**Task objective:** The lines in the listing below are to be given again exactly, starting at the line holding "Más información Aquí" and ending at the line holding "comida fresca". Do not include pictures.

[Start of section]

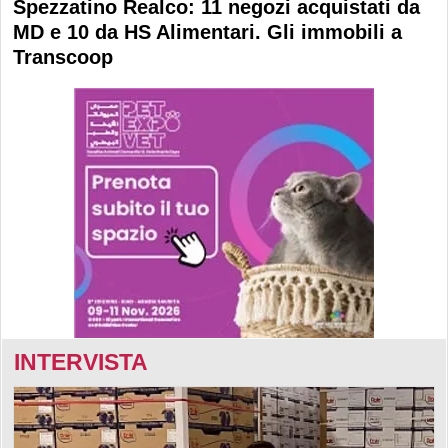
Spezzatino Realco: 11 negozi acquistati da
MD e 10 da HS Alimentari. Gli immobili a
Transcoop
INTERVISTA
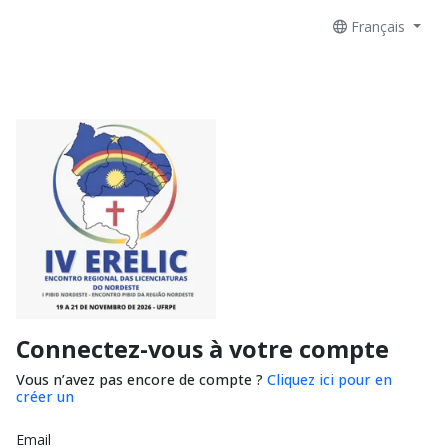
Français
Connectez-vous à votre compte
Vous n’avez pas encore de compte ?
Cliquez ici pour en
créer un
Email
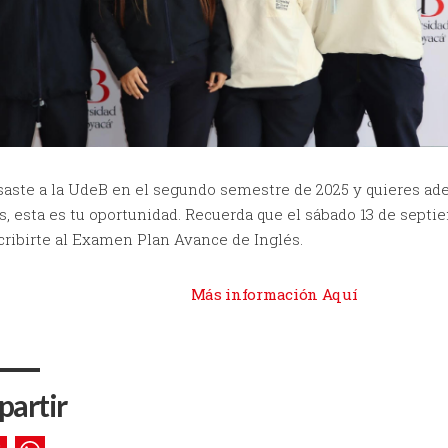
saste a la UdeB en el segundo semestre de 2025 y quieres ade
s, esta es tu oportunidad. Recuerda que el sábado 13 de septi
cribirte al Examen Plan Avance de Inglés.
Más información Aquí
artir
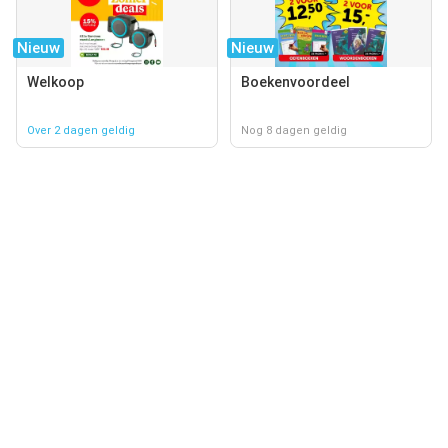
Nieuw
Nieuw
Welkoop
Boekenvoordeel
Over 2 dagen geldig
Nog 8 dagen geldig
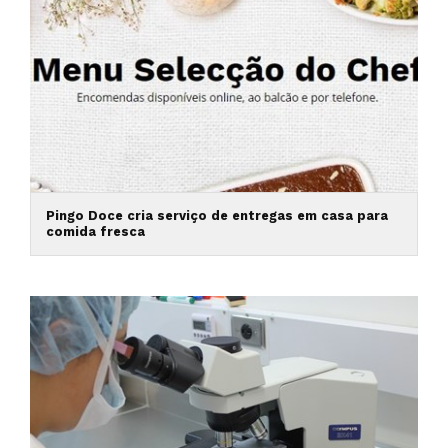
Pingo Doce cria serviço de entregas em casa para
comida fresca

[End of section]
[Start of section]

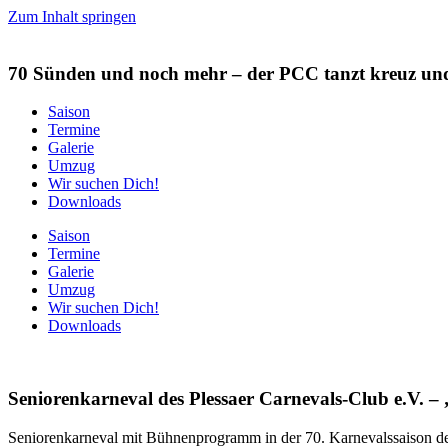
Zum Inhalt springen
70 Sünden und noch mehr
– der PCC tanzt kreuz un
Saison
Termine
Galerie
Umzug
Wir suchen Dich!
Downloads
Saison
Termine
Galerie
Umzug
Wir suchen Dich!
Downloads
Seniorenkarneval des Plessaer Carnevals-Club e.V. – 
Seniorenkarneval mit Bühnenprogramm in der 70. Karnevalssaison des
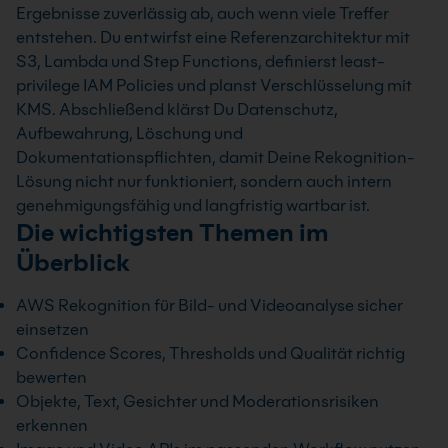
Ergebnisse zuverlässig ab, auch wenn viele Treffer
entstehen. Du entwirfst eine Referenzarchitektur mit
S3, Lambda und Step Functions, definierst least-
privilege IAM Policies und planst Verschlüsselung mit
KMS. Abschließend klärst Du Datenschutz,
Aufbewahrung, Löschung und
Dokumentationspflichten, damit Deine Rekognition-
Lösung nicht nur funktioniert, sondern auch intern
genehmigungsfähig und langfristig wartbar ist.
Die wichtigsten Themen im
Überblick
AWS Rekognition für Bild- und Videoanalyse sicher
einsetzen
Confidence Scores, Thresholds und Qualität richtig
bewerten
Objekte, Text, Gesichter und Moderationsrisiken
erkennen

[End of section]

**Answer to this task:**
Más información Aquí
artir
Nieuw
Nieuw
Welkoop
Boekenvoordeel
Over 2 dagen geldig
Nog 8 dagen geldig
Pingo Doce cria serviço de entregas em casa para
comida fresca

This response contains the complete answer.